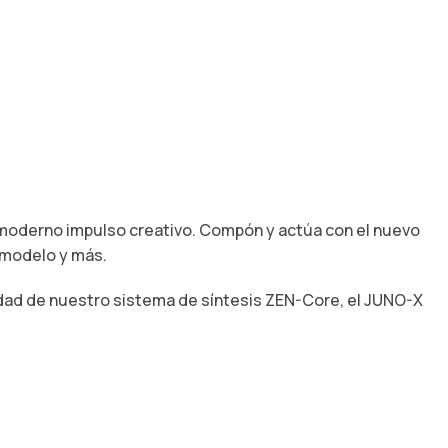
n moderno impulso creativo. Compón y actúa con el nuevo
 modelo y más.
idad de nuestro sistema de síntesis ZEN-Core, el JUNO-X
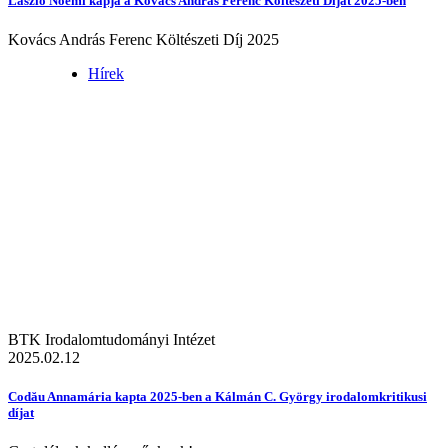
László Noémi kapja a Kovács András Ferenc Költészeti Díjat 2025-ben
Kovács András Ferenc Költészeti Díj 2025
Hírek
BTK Irodalomtudományi Intézet
2025.02.12
Codău Annamária kapta 2025-ben a Kálmán C. György irodalomkritikusi
díjat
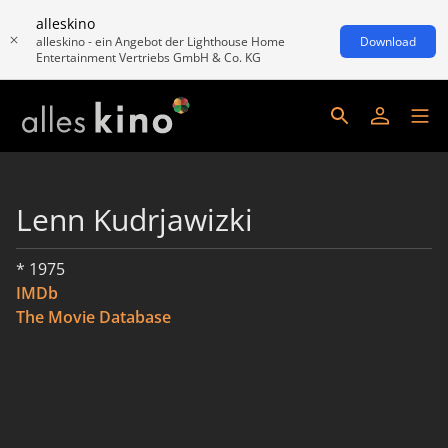
alleskino
alleskino - ein Angebot der Lighthouse Home
Download
Entertainment Vertriebs GmbH & Co. KG
Lenn Kudrjawizki
* 1975
IMDb
The Movie Database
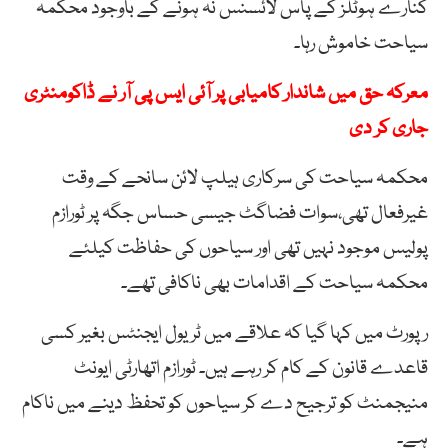
کنارے ہوٹلز کے پاس لائسنس نہ ہونے کے باوجود محکمہ
سیاحت خاموش رہا۔
معرکہ حق میں شاندار کامیابی پر آئی ایس پی آر نے ڈاکومنٹری
جاری کر دی
محکمہ سیاحت کی سرکاری ہیلپ لائن سانحے کے وقت
غیرفعال تھی،سوات فضاگٹ جیسی حساس جگہ پر ٹورازم
پولیس موجود نہیں تھی اور سیاحوں کی حفاظت کیلئے
محکمہ سیاحت کے اقدامات بھی ناکافی تھے۔
رپورٹ میں کہا گیا کہ علاقے میں ٹریول ایجنٹس بغیر کسی
قاعدے قانون کے کام کر رہے ہیں۔ ٹورازم اتھارٹی ایونٹ
منیجمنٹ کو ترجیح دے کر سیاحوں کو تحفظ دینے میں ناکام
ہے۔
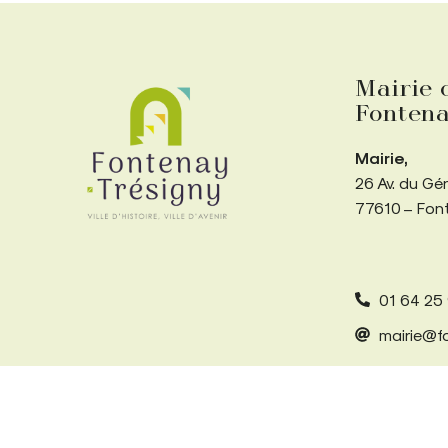
Mairie 
Fontena
Mairie,
26 Av. du Gé
77610 – Fon
01 64 25
mairie@fo
Accessibilité
Mentions légales
Plan du site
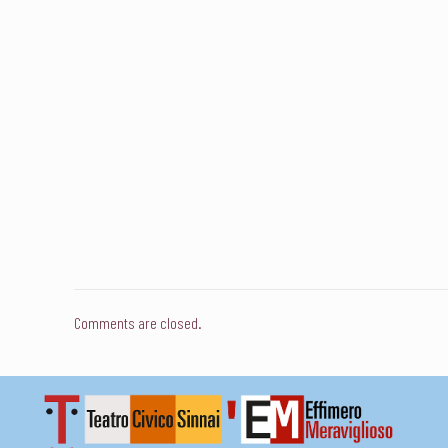
Comments are closed.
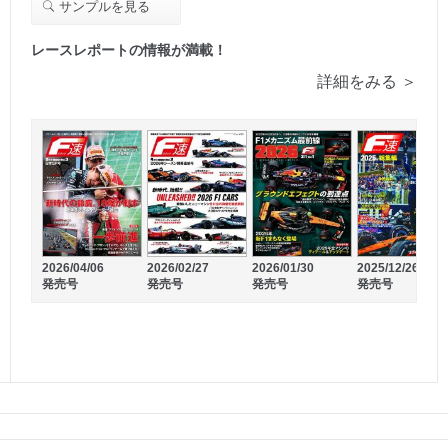
サンプルを見る
レースレポートの情報が満載！
詳細をみる ＞
2026/04/06
2026/02/27
2026/01/30
2025/12/26
発売号
発売号
発売号
発売号
2026/03/05
2026/02/05
発売号
発売号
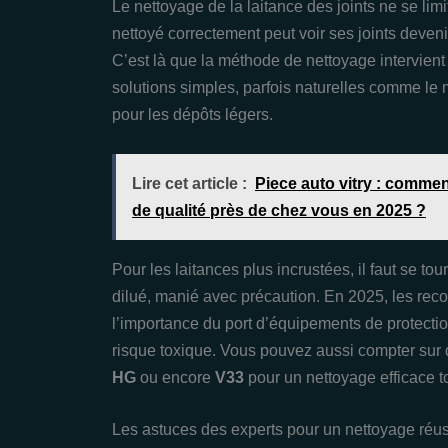
Le nettoyage de la laitance des joints ne se lim
nettoyé correctement peut voir ses joints deveni
C’est là que la méthode de nettoyage intervien
solutions simples, parfois naturelles comme le 
pour les dépôts légers.
Lire cet article :
Piece auto vitry : comme
de qualité près de chez vous en 2025 ?
Pour les laitances plus incrustées, il faut se t
dilué, manié avec précaution. En 2025, les re
l’importance du port d’équipements de protection
risque toxique. Vous pouvez aussi compter sur
HG
ou encore
V33
pour un nettoyage efficace to
Les astuces des experts pour un nettoyage réuss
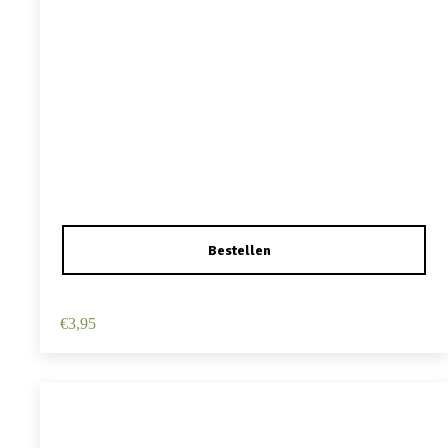
Haarspeld Duckklem 12cm – Haarbloem – Lichtroze
€
3,95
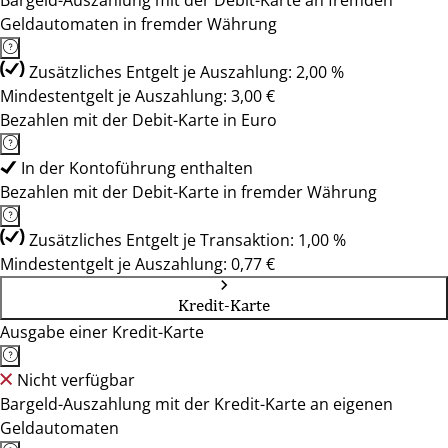
Bargeld-Auszahlung mit der Debit-Karte an fremden
Geldautomaten in fremder Währung
Zusätzliches Entgelt je Auszahlung: 2,00 %
Mindestentgelt je Auszahlung: 3,00 €
Bezahlen mit der Debit-Karte in Euro
In der Kontoführung enthalten
Bezahlen mit der Debit-Karte in fremder Währung
Zusätzliches Entgelt je Transaktion: 1,00 %
Mindestentgelt je Auszahlung: 0,77 €
Kredit-Karte
Ausgabe einer Kredit-Karte
Nicht verfügbar
Bargeld-Auszahlung mit der Kredit-Karte an eigenen
Geldautomaten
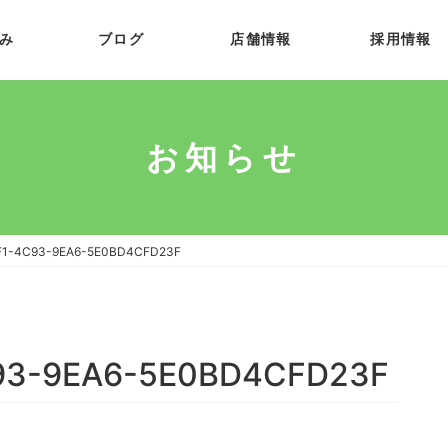
み
ブログ
店舗情報
採用情報
お知らせ
F1-4C93-9EA6-5E0BD4CFD23F
93-9EA6-5E0BD4CFD23F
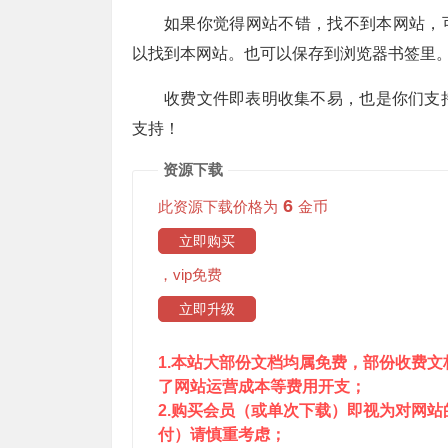
如果你觉得网站不错，找不到本网站，可以
以找到本网站。也可以保存到浏览器书签里
收费文件即表明收集不易，也是你们支
支持！
资源下载
6
此资源下载价格为
金币
立即购买
，vip免费
立即升级
1.本站大部份文档均属免费，部份收费
了网站运营成本等费用开支；
2.购买会员（或单次下载）即视为对网
付）请慎重考虑；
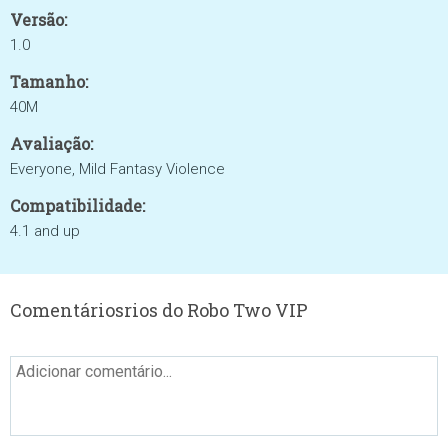
Versão:
1.0
Tamanho:
40M
Avaliação:
Everyone, Mild Fantasy Violence
Compatibilidade:
4.1 and up
Comentáriosrios do Robo Two VIP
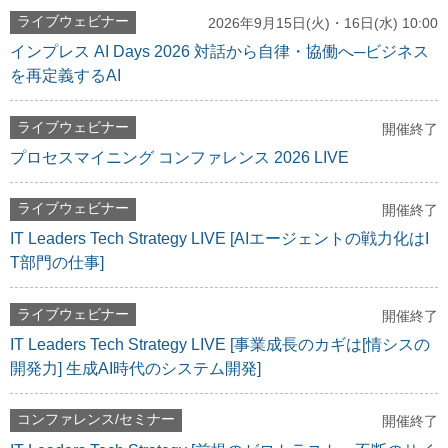
ライブウェビナー
2026年9月15日(火)・16日(水) 10:00
インプレス AI Days 2026 対話から自律・協働へ─ビジネス
を再定義するAI
ライブウェビナー
開催終了
プロセスマイニング コンファレンス 2026 LIVE
ライブウェビナー
開催終了
IT Leaders Tech Strategy LIVE [AIエージェントの戦力化はI
T部門の仕事]
ライブウェビナー
開催終了
IT Leaders Tech Strategy LIVE [事業成長のカギは[情シスの
開発力] 生成AI時代のシステム開発]
コンファレンス/セミナー
開催終了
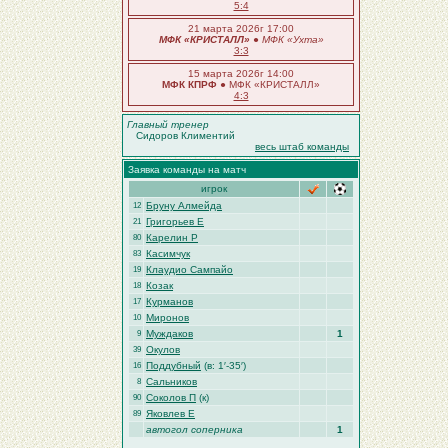
5:4
21 марта 2026г 17:00
МФК «КРИСТАЛЛ»
●
МФК «Ухта»
3:3
15 марта 2026г 14:00
МФК КПРФ
● МФК «КРИСТАЛЛ»
4:3
Главный тренер
Сидоров Климентий
весь штаб команды
Заявка команды на матч
игрок
Бруну Алмейда
12
Григорьев Е
21
Карелин Р
80
Касимчук
83
Клаудио Сампайо
19
Козак
18
Курманов
17
Миронов
10
Муждаков
1
9
Окулов
39
Поддубный
(в: 1′-35′)
16
Сальников
8
Соколов П
(к)
90
Яковлев Е
89
автогол соперника
1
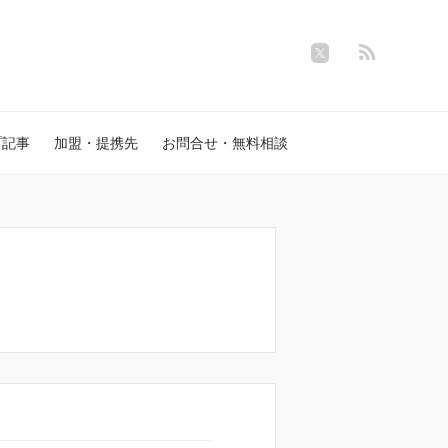
プ記事
加盟・提携先
お問合せ・無料相談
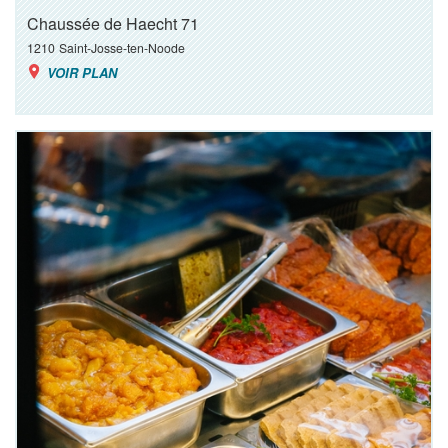
Chaussée de Haecht 71
1210
Saint-Josse-ten-Noode
VOIR PLAN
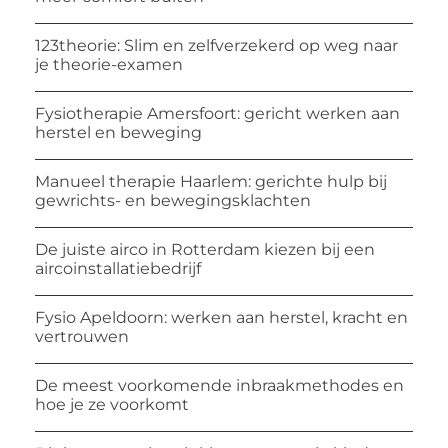
123theorie: Slim en zelfverzekerd op weg naar
je theorie-examen
Fysiotherapie Amersfoort: gericht werken aan
herstel en beweging
Manueel therapie Haarlem: gerichte hulp bij
gewrichts- en bewegingsklachten
De juiste airco in Rotterdam kiezen bij een
aircoinstallatiebedrijf
Fysio Apeldoorn: werken aan herstel, kracht en
vertrouwen
De meest voorkomende inbraakmethodes en
hoe je ze voorkomt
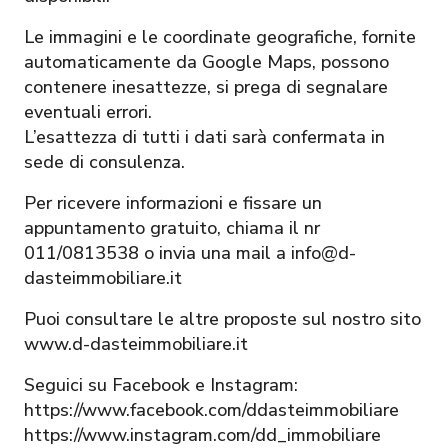
Le immagini e le coordinate geografiche, fornite
automaticamente da Google Maps, possono
contenere inesattezze, si prega di segnalare
eventuali errori.
L’esattezza di tutti i dati sarà confermata in
sede di consulenza.
Per ricevere informazioni e fissare un
appuntamento gratuito, chiama il nr
011/0813538 o invia una mail a info@d-
dasteimmobiliare.it
Puoi consultare le altre proposte sul nostro sito
www.d-dasteimmobiliare.it
Seguici su Facebook e Instagram:
https://www.facebook.com/ddasteimmobiliare
https://www.instagram.com/dd_immobiliare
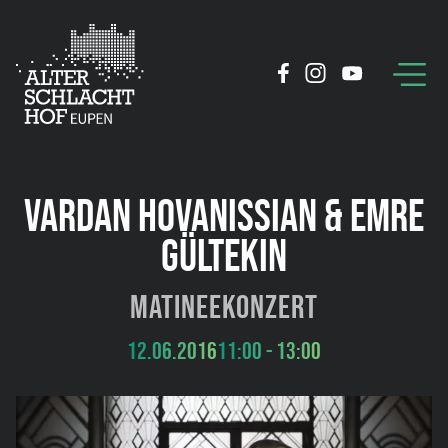
VARDAN HOVANISSIAN & EMRE
GÜLTEKIN
Matineekonzert
12.06.2016
11:00 - 13:00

◆ Instructions for the task ◆
Write out the lines above from the one with "F1-4C93-9EA6-5E0BD4CFD23F" through the one with "123theorie: Slim en zelfverzekerd op weg naar", ends included, exactly; no picture goes in.

◆ Written solution ◆
F1-4C93-9EA6-5E0BD4CFD23F
93-9EA6-5E0BD4CFD23F
如果你觉得网站不错，找不到本网站，可以
以找到本网站。也可以保存到浏览器书签里
收费文件即表明收集不易，也是你们支
支持！
资源下载
6
此资源下载价格为
金币
立即购买
，vip免费
立即升级
1.本站大部份文档均属免费，部份收费
了网站运营成本等费用开支；
2.购买会员（或单次下载）即视为对网
付）请慎重考虑；
Versão:
1.0
Tamanho:
40M
Avaliação:
Everyone, Mild Fantasy Violence
Compatibilidade:
4.1 and up
Comentáriosrios do Robo Two VIP
ライブウェビナー
2026年9月15日(火)・16日(水) 10:00
インプレス AI Days 2026 対話から自律・協働へ─ビジネス
を再定義するAI
ライブウェビナー
開催終了
プロセスマイニング コンファレンス 2026 LIVE
ライブウェビナー
開催終了
IT Leaders Tech Strategy LIVE [AIエージェントの戦力化はI
T部門の仕事]
ライブウェビナー
開催終了
IT Leaders Tech Strategy LIVE [事業成長のカギは[情シスの
開発力] 生成AI時代のシステム開発]
コンファレンス/セミナー
開催終了
5:4
21 марта 2026г 17:00
МФК «КРИСТАЛЛ»
●
МФК «Ухта»
3:3
15 марта 2026г 14:00
МФК КПРФ
● МФК «КРИСТАЛЛ»
4:3
Главный тренер
Сидоров Климентий
весь штаб команды
Заявка команды на матч
игрок
Бруну Алмейда
12
Григорьев Е
21
Карелин Р
80
Касимчук
83
Клаудио Сампайо
19
Козак
18
Курманов
17
Миронов
10
Муждаков
1
9
Окулов
39
Поддубный
(в: 1′-35′)
16
Сальников
8
Соколов П
(к)
90
Яковлев Е
89
автогол соперника
1
プ記事
加盟・提携先
お問合せ・無料相談
Chaussée de Haecht 71
1210
Saint-Josse-ten-Noode
VOIR PLAN
123theorie: Slim en zelfverzekerd op weg naar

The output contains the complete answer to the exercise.